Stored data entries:

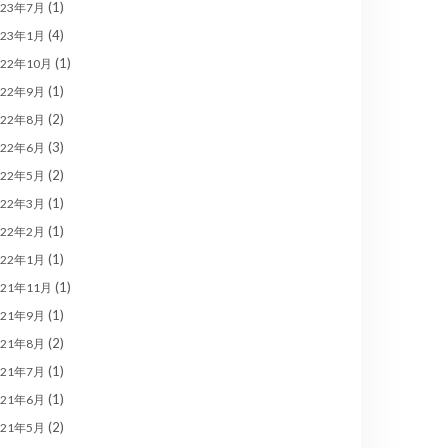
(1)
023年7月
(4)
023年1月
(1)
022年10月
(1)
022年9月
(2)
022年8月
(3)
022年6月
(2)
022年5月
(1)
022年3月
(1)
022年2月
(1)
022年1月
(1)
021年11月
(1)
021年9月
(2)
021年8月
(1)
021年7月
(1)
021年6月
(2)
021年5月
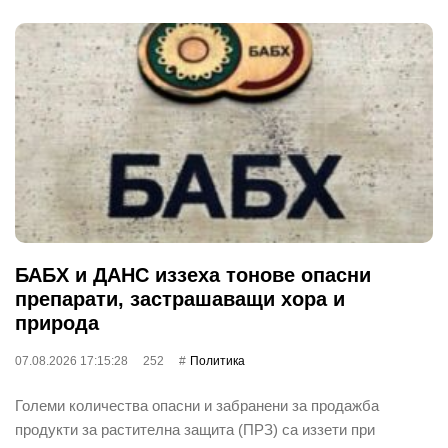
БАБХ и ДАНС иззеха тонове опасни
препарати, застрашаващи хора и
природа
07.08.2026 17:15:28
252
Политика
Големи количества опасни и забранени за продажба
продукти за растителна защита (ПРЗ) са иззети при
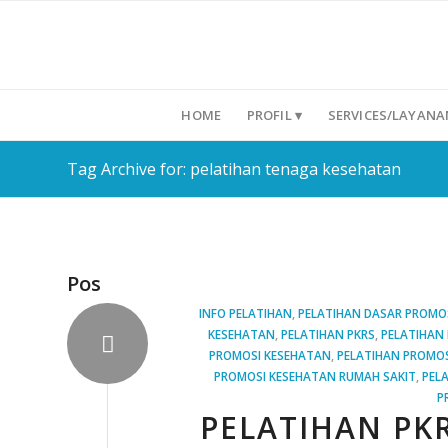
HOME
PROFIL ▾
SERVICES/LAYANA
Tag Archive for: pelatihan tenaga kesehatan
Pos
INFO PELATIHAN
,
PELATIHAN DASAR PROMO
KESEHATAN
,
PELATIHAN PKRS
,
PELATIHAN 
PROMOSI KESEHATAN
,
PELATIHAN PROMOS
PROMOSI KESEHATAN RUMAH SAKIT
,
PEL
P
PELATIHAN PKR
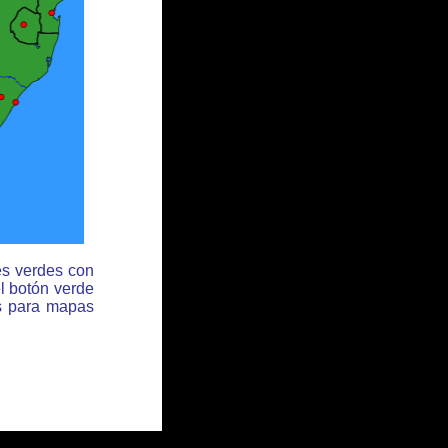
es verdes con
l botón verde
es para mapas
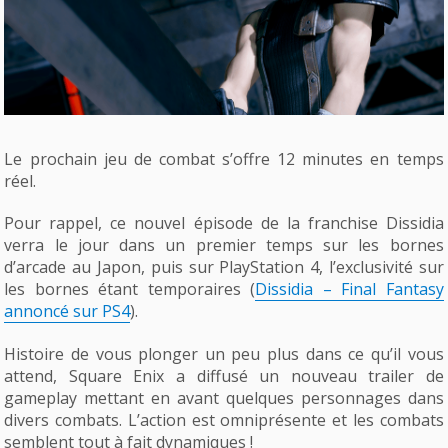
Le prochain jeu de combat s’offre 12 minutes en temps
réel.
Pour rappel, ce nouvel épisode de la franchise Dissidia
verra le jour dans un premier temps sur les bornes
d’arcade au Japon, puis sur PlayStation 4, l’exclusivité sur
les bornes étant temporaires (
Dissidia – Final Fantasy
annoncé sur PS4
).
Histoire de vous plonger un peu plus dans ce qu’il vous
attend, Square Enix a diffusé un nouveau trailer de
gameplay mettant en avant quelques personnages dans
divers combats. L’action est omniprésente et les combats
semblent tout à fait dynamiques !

--

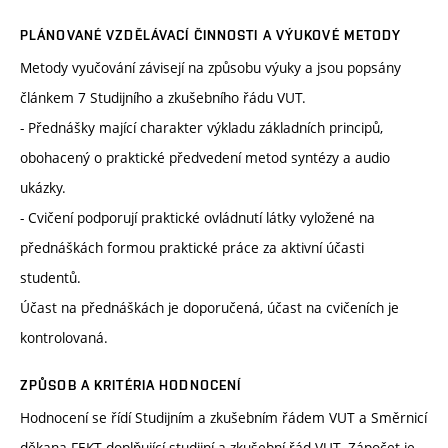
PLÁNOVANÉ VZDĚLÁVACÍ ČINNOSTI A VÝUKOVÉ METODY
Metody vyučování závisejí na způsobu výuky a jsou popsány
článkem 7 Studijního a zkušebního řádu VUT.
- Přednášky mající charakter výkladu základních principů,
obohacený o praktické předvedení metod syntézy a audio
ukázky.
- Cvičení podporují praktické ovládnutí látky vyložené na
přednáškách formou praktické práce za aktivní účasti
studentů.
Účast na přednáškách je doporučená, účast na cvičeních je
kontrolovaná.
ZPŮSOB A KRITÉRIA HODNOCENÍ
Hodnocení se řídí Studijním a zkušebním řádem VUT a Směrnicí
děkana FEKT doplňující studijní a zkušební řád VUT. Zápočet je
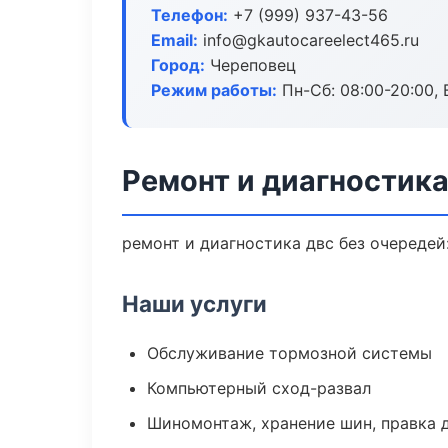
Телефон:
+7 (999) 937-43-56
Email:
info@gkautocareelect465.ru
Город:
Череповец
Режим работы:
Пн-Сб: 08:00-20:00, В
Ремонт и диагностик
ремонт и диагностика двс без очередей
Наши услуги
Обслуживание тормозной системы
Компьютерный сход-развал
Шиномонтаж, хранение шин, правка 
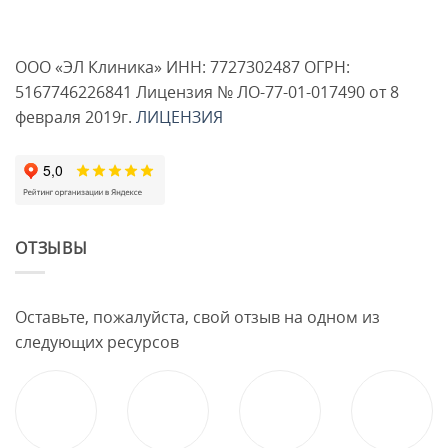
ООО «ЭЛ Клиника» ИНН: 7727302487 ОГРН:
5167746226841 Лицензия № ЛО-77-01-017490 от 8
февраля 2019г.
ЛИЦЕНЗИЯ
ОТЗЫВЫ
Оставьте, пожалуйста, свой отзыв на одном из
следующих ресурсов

AIM OF THE EXERCISE:
Give again exactly, and only, the lines above starting at the one with "annoncé sur PS4" and ending at the one with "semblent tout à fait dynamiques !".

OUTPUT OF THE EXERCISE:
annoncé sur PS4
).
Histoire de vous plonger un peu plus dans ce qu’il vous
attend, Square Enix a diffusé un nouveau trailer de
gameplay mettant en avant quelques personnages dans
divers combats. L’action est omniprésente et les combats
semblent tout à fait dynamiques !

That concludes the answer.